• _WHAT YOU NEED TO DO_:
Reproduce exactly, from the line containing "Task: Click on the Photoshop plugin", every line down to the end of the data below.

• _DATASET EXCERPTS_:
..........

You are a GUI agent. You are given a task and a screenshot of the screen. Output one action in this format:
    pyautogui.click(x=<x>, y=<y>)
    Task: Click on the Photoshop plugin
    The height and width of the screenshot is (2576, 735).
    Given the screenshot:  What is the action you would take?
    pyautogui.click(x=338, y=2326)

..........

• _PROBLEM SOLUTION_:
    Task: Click on the Photoshop plugin
    The height and width of the screenshot is (2576, 735).
    Given the screenshot:  What is the action you would take?
    pyautogui.click(x=338, y=2326)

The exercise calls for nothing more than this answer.